(This post is in response to a twitter argument I got into that was tipped off by an inane and glib tweet from a Bloomberg opinion writer. The gist of the tweet was that a Chomskyan analysis of the media coverage of a political campaign was useless. The results of an election merely reflects voter preference.)
Manoush finds herself staying in a hotel in a small city that’s not her own. One evening she is deciding where to go for dinner. She really has a craving for burgers, so she looks for some burger places in the vicinity and finds only one that’s open: Maria’s Burgers.
Being unfamiliar with the the area, Manoush asks at the hotel front desk about Maria’s. The desk clerk hesitates and gives a non-committal answer, “I don’t eat there, but to each their own.”
Manoush is perplexed. “Is there something wrong with Maria’s?” she asks.
The clerk then proceeds to give a litany of negative facts about Maria’s: It had a health code violation last year; Maria has a reputation of being a demanding boss; The head cook quit last month; etc. After listening to this, Manoush decides that she shouldn’t eat at Maria’s and goes to Sal’s Seafood across the street from Maria’s.
What can we say about how Manoush’s choice reflected her preferences? Did she really not want a burger? Did the desk clerk convince her that she didn’t want a burger after all?
Assuming everything the desk clerk said was factually correct, did Manoush make the right decision for herself?

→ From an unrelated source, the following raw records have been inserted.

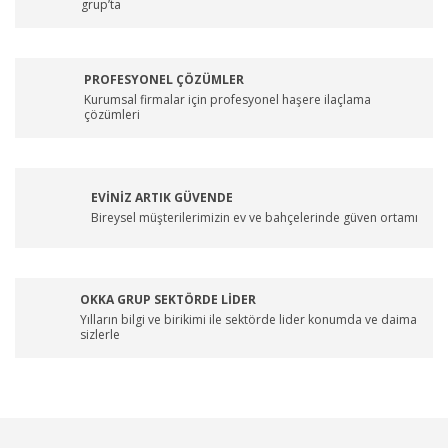
grup’ta
PROFESYONEL ÇÖZÜMLER
Kurumsal firmalar için profesyonel haşere ilaçlama
çözümleri
EVİNİZ ARTIK GÜVENDE
Bireysel müşterilerimizin ev ve bahçelerinde güven ortamı
OKKA GRUP SEKTÖRDE LİDER
Yılların bilgi ve birikimi ile sektörde lider konumda ve daima
sizlerle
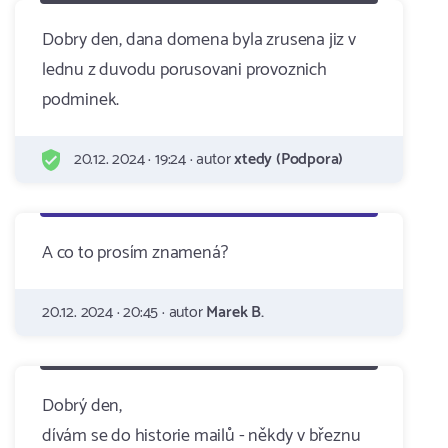
Dobry den, dana domena byla zrusena jiz v
lednu z duvodu porusovani provoznich
podminek.
20.12. 2024 · 19:24 · autor
xtedy (Podpora)
A co to prosím znamená?
20.12. 2024 · 20:45 · autor
Marek B.
Dobrý den,
dívám se do historie mailů - někdy v březnu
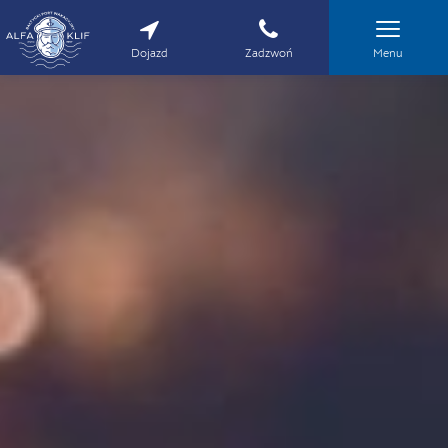
Dojazd
Zadzwoń
Menu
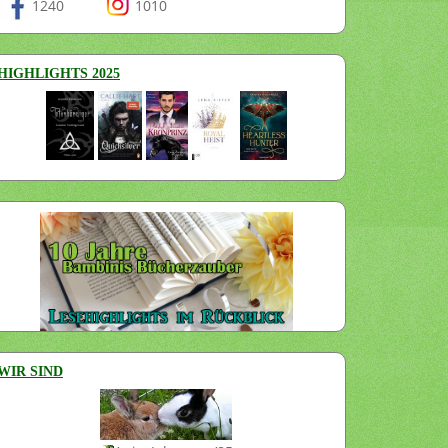
1240
1010
HIGHLIGHTS 2025
WIR SIND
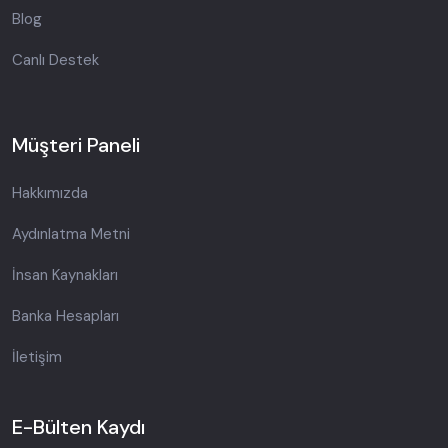
Blog
Canlı Destek
Müşteri Paneli
Hakkımızda
Aydınlatma Metni
İnsan Kaynakları
Banka Hesapları
İletişim
E-Bülten Kaydı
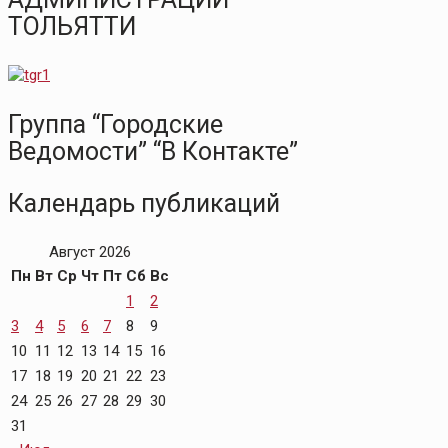
ТОЛЬЯТТИ
Группа “Городские
Ведомости” “В Контакте”
Календарь публикаций
Август 2026
Пн
Вт
Ср
Чт
Пт
Сб
Вс
1
2
3
4
5
6
7
8
9
10
11
12
13
14
15
16
17
18
19
20
21
22
23
24
25
26
27
28
29
30
31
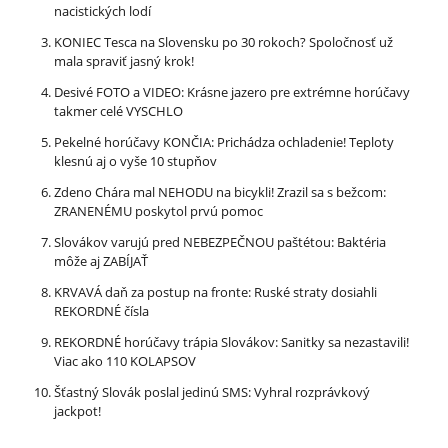
nacistických lodí
KONIEC Tesca na Slovensku po 30 rokoch? Spoločnosť už
mala spraviť jasný krok!
Desivé FOTO a VIDEO: Krásne jazero pre extrémne horúčavy
takmer celé VYSCHLO
Pekelné horúčavy KONČIA: Prichádza ochladenie! Teploty
klesnú aj o vyše 10 stupňov
Zdeno Chára mal NEHODU na bicykli! Zrazil sa s bežcom:
ZRANENÉMU poskytol prvú pomoc
Slovákov varujú pred NEBEZPEČNOU paštétou: Baktéria
môže aj ZABÍJAŤ
KRVAVÁ daň za postup na fronte: Ruské straty dosiahli
REKORDNÉ čísla
REKORDNÉ horúčavy trápia Slovákov: Sanitky sa nezastavili!
Viac ako 110 KOLAPSOV
Šťastný Slovák poslal jedinú SMS: Vyhral rozprávkový
jackpot!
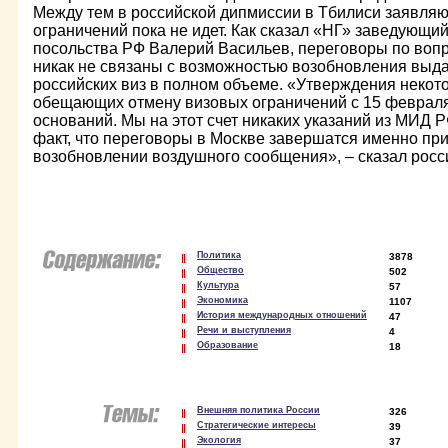
Между тем в российской дипмиссии в Тбилиси заявляют
ограничений пока не идет. Как сказал «НГ» заведующи
посольства РФ Валерий Васильев, переговоры по воп
никак не связаны с возможностью возобновления выд
российских виз в полном объеме. «Утверждения некот
обещающих отмену визовых ограничений с 15 февраля,
оснований. Мы на этот счет никаких указаний из МИД Р
факт, что переговоры в Москве завершатся именно пр
возобновлении воздушного сообщения», – сказал росс
Политика
3878
Общество
502
Культура
57
Экономика
1107
История международных отношений
47
Речи и выступления
4
Образование
18
Внешняя политика России
326
Стратегические интересы
39
Экология
37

What if there was another side to all of those facts: Maybe, for instance, the health code violation caused Maria to completely rethink her cleanliness standards and since then, Maria’s is routinely the cleanest restaurant in town. What if Sal’s Seafood had similar issues that the clerk didn’t mention for some reason? Perhaps Sal was related to the hotel’s owner and had a fierce rivalry with Maria, Or Sal was in the habit of letting the hotel desk clerks eat for free?